**Required action**
Starting at the first line of the data below, retype every line up to and including the one containing "e abbronzature lucane.".

**Provided data**

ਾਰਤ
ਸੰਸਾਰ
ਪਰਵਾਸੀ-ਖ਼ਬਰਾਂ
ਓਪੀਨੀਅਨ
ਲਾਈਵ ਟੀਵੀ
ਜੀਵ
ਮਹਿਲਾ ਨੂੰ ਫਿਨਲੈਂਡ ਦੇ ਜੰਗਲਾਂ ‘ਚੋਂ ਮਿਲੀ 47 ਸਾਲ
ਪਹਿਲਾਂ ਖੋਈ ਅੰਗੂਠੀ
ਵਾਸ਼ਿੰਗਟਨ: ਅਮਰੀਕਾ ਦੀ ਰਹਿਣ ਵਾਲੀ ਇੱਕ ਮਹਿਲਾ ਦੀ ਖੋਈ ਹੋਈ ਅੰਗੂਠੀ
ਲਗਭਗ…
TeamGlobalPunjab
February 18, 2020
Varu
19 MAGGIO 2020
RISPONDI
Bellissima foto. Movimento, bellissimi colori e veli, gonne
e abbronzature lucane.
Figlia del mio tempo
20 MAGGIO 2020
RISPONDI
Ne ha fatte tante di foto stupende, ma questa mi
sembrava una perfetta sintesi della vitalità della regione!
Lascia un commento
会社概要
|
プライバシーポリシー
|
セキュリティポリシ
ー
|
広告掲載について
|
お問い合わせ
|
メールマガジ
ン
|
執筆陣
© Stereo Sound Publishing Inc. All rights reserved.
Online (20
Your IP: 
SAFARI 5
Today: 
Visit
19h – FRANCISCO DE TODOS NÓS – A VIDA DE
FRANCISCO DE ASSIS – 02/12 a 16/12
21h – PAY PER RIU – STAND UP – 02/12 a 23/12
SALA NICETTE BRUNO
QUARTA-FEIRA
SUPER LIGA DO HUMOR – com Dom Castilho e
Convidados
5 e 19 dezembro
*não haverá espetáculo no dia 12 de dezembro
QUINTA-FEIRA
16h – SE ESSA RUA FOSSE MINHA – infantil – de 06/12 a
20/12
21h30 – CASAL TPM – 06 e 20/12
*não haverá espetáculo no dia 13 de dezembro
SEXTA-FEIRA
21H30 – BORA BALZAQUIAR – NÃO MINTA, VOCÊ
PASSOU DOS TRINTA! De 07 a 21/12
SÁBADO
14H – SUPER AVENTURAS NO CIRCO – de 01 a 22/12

**Output**
ਾਰਤ
ਸੰਸਾਰ
ਪਰਵਾਸੀ-ਖ਼ਬਰਾਂ
ਓਪੀਨੀਅਨ
ਲਾਈਵ ਟੀਵੀ
ਜੀਵ
ਮਹਿਲਾ ਨੂੰ ਫਿਨਲੈਂਡ ਦੇ ਜੰਗਲਾਂ ‘ਚੋਂ ਮਿਲੀ 47 ਸਾਲ
ਪਹਿਲਾਂ ਖੋਈ ਅੰਗੂਠੀ
ਵਾਸ਼ਿੰਗਟਨ: ਅਮਰੀਕਾ ਦੀ ਰਹਿਣ ਵਾਲੀ ਇੱਕ ਮਹਿਲਾ ਦੀ ਖੋਈ ਹੋਈ ਅੰਗੂਠੀ
ਲਗਭਗ…
TeamGlobalPunjab
February 18, 2020
Varu
19 MAGGIO 2020
RISPONDI
Bellissima foto. Movimento, bellissimi colori e veli, gonne
e abbronzature lucane.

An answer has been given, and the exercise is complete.